Second Quarter 2014 Financial and Operational Results
For the second quarter ended June 30, 2014, we recognized $3.7 million in revenue from the amortization of the aggregate of $110 million in upfront payment and milestone payments that were earned in 2013 and 2012 from our global license and co-development agreement for TH-302 with Merck KGaA, Darmstadt, Germany. For the second quarter ended June 30, 2013, we recognized $3.2 million in revenue from the amortization of the aggregate of $97.5 million in upfront and milestone payments that were earned in 2012 and in the first quarter of 2013 from our collaboration with Merck, KGaA, Darmstadt, Germany. The revenue from the upfront payment and milestone payments earned under the agreement is being amortized over the relevant performance period, rather than being immediately recognized when the upfront payment and milestone are earned or received.
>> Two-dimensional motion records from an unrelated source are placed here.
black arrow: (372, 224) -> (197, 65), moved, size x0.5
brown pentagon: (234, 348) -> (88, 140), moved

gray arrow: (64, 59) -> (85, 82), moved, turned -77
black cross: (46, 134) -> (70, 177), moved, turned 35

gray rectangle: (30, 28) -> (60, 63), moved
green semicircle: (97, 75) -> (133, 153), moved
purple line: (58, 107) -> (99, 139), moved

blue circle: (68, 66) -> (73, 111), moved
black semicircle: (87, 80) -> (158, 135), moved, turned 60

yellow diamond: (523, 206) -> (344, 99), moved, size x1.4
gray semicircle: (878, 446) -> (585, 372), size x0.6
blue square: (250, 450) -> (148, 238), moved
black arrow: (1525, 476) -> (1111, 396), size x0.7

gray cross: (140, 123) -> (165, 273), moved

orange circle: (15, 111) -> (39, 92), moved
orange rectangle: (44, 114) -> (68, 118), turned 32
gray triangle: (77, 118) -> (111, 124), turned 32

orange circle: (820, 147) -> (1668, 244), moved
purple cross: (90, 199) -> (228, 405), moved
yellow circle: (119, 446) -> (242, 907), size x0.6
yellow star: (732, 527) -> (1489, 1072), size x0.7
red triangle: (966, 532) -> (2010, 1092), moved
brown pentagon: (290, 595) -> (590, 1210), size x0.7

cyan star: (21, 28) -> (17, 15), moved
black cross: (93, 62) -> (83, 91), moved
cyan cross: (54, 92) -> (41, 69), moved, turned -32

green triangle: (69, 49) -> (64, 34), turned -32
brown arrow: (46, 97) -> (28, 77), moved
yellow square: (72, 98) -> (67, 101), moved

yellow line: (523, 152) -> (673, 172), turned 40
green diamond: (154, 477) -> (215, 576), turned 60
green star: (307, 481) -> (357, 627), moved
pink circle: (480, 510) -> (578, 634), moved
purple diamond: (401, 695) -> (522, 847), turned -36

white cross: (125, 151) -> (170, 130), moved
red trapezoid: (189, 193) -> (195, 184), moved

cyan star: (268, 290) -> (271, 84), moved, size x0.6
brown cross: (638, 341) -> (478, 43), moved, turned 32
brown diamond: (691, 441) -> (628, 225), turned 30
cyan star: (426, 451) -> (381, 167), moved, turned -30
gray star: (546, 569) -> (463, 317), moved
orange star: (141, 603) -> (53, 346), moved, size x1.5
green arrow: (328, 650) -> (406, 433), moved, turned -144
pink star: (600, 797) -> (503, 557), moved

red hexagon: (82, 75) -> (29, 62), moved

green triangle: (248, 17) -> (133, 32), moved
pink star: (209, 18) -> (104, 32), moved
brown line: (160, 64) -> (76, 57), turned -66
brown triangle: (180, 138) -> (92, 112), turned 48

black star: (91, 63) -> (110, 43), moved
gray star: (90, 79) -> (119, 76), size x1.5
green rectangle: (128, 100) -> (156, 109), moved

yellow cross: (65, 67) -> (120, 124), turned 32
The net loss for the second quarter of 2014 was $0.8 million compared to a net loss of $12.8 million for the second quarter of 2013. Included in the net loss for the second quarter of 2014 was an operating loss of $7.5 million and non-cash income of $6.7 million compared to an operating loss of $7.0 million and non-cash expense of $5.8 million in the net loss for the second quarter of 2013. The non-cash income and expense is related to the change in fair value of the Company's outstanding and exercised warrants and was classified as other income (expense).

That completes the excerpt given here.